*EXERCISE DATA*.
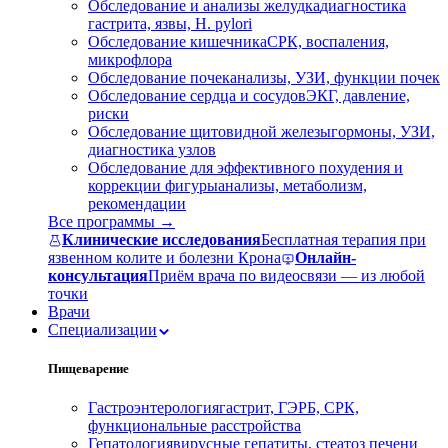
Обследование и анализы желудка
диагностика
гастрита, язвы, H. pylori
Обследование кишечника
СРК, воспаления,
микрофлора
Обследование почек
анализы, УЗИ, функции почек
Обследование сердца и сосудов
ЭКГ, давление,
риски
Обследование щитовидной железы
гормоны, УЗИ,
диагностика узлов
Обследование для эффективного похудения и
коррекции фигуры
анализы, метаболизм,
рекомендации
Все программы →
Клинические исследования
Бесплатная терапия при
язвенном колите и болезни Крона
Онлайн-
консультация
Приём врача по видеосвязи — из любой
точки
Врачи
Специализации
Пищеварение
Гастроэнтерология
гастрит, ГЭРБ, СРК,
функциональные расстройства
Гепатология
вирусные гепатиты, стеатоз печени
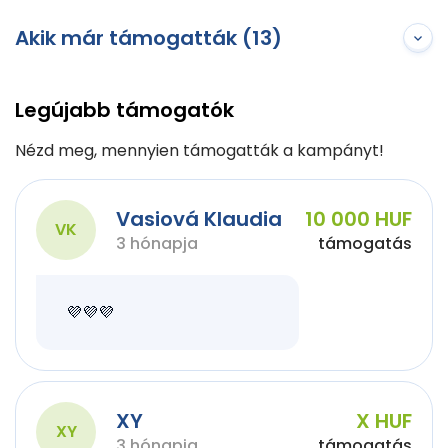
Akik már támogatták (13)
Legújabb támogatók
Nézd meg, mennyien támogatták a kampányt!
Vasiová Klaudia
10 000 HUF
VK
3 hónapja
támogatás
💜💜💜
XY
X HUF
XY
3 hónapja
támogatás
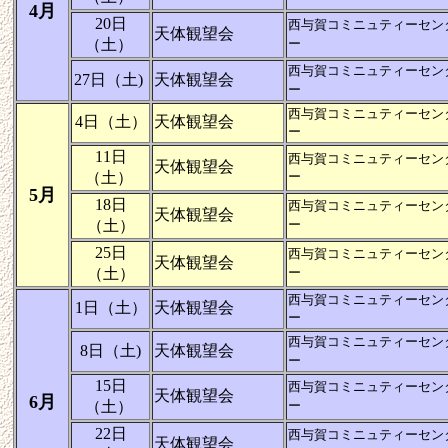
4月
20日
西与賀コミニュティーセン
天体観望会
（土）
ー
西与賀コミニュティーセン
27日（土)
天体観望会
ー
西与賀コミニュティーセン
4日（土）
天体観望会
ー
11日
西与賀コミニュティーセン
天体観望会
（土）
ー
5月
18日
西与賀コミニュティーセン
天体観望会
（土）
ー
25日
西与賀コミニュティーセン
天体観望会
（土）
ー
西与賀コミニュティーセン
1日（土）
天体観望会
ー
西与賀コミニュティーセン
8日（土)
天体観望会
ー
15日
西与賀コミニュティーセン
天体観望会
6月
（土）
ー
22日
西与賀コミニュティーセン
天体観望会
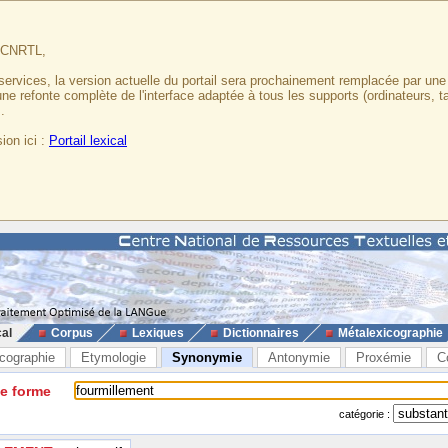
u CNRTL,
services, la version actuelle du portail sera prochainement remplacée par un
 une refonte complète de l'interface adaptée à tous les supports (ordinateurs, t
.
ion ici :
Portail lexical
cal
Corpus
Lexiques
Dictionnaires
Métalexicographie
cographie
Etymologie
Synonymie
Antonymie
Proxémie
C
ne forme
catégorie :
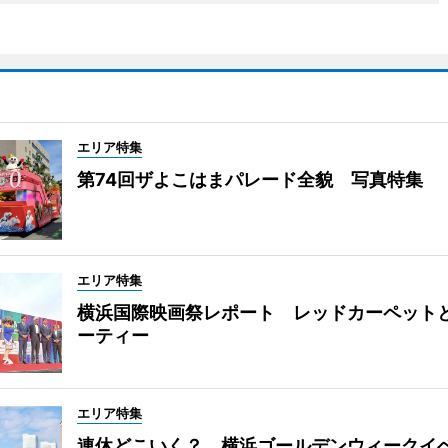
エリア特集
第74回ザよこはまパレード全貌 写真特集
エリア特集
横浜国際映画祭レポート レッドカーペット
ーティー
エリア特集
連休どこいく？ 横浜ゴールデンウィークイ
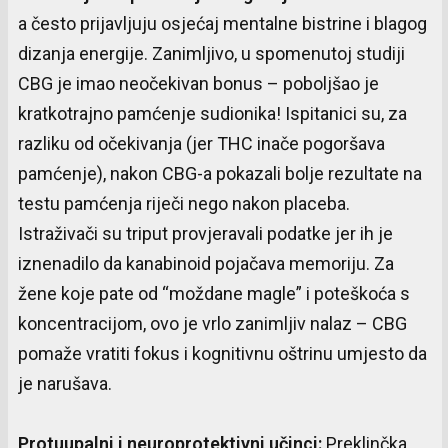
a često prijavljuju osjećaj mentalne bistrine i blagog
dizanja energije. Zanimljivo, u spomenutoj studiji
CBG je imao neočekivan bonus – poboljšao je
kratkotrajno pamćenje sudionika! Ispitanici su, za
razliku od očekivanja (jer THC inače pogoršava
pamćenje), nakon CBG-a pokazali bolje rezultate na
testu pamćenja riječi nego nakon placeba.
Istraživači su triput provjeravali podatke jer ih je
iznenadilo da kanabinoid pojačava memoriju. Za
žene koje pate od “moždane magle” i poteškoća s
koncentracijom, ovo je vrlo zanimljiv nalaz – CBG
pomaže vratiti fokus i kognitivnu oštrinu umjesto da
je narušava.
Protuupalni
i
neuroprotektivni
učinci
:
Preklinčka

*BRIEF*.
Your answer must be an exact repeat of all the records, minus the pictures.

*WRITTEN REPLY*.
Обследование и анализы желудка
диагностика
гастрита, язвы, H. pylori
Обследование кишечника
СРК, воспаления,
микрофлора
Обследование почек
анализы, УЗИ, функции почек
Обследование сердца и сосудов
ЭКГ, давление,
риски
Обследование щитовидной железы
гормоны, УЗИ,
диагностика узлов
Обследование для эффективного похудения и
коррекции фигуры
анализы, метаболизм,
рекомендации
Все программы →
Клинические исследования
Бесплатная терапия при
язвенном колите и болезни Крона
Онлайн-
консультация
Приём врача по видеосвязи — из любой
точки
Врачи
Специализации
Пищеварение
Гастроэнтерология
гастрит, ГЭРБ, СРК,
функциональные расстройства
Гепатология
вирусные гепатиты, стеатоз печени
Akik már támogatták (13)
Legújabb támogatók
Nézd meg, mennyien támogatták a kampányt!
Vasiová Klaudia
10 000 HUF
VK
3 hónapja
támogatás
💜💜💜
XY
X HUF
XY
3 hónapja
támogatás
4月
20日
西与賀コミニュティーセン
天体観望会
（土）
ー
西与賀コミニュティーセン
27日（土)
天体観望会
ー
西与賀コミニュティーセン
4日（土）
天体観望会
ー
11日
西与賀コミニュティーセン
天体観望会
（土）
ー
5月
18日
西与賀コミニュティーセン
天体観望会
（土）
ー
25日
西与賀コミニュティーセン
天体観望会
（土）
ー
西与賀コミニュティーセン
1日（土）
天体観望会
ー
西与賀コミニュティーセン
8日（土)
天体観望会
ー
15日
西与賀コミニュティーセン
天体観望会
6月
（土）
ー
22日
西与賀コミニュティーセン
天体観望会
u CNRTL,
services, la version actuelle du portail sera prochainement remplacée par un
 une refonte complète de l'interface adaptée à tous les supports (ordinateurs, t
.
ion ici :
Portail lexical
cal
Corpus
Lexiques
Dictionnaires
Métalexicographie
cographie
Etymologie
Synonymie
Antonymie
Proxémie
C
ne forme
catégorie :
エリア特集
第74回ザよこはまパレード全貌 写真特集
エリア特集
横浜国際映画祭レポート レッドカーペット
ーティー
エリア特集
連休どこいく？ 横浜ゴールデンウィークイ
a često prijavljuju osjećaj mentalne bistrine i blagog
dizanja energije. Zanimljivo, u spomenutoj studiji
CBG je imao neočekivan bonus – poboljšao je
kratkotrajno pamćenje sudionika! Ispitanici su, za
razliku od očekivanja (jer THC inače pogoršava
pamćenje), nakon CBG-a pokazali bolje rezultate na
testu pamćenja riječi nego nakon placeba.
Istraživači su triput provjeravali podatke jer ih je
iznenadilo da kanabinoid pojačava memoriju. Za
žene koje pate od “moždane magle” i poteškoća s
koncentracijom, ovo je vrlo zanimljiv nalaz – CBG
pomaže vratiti fokus i kognitivnu oštrinu umjesto da
je narušava.
Protuupalni
i
neuroprotektivni
učinci
:
Preklinčka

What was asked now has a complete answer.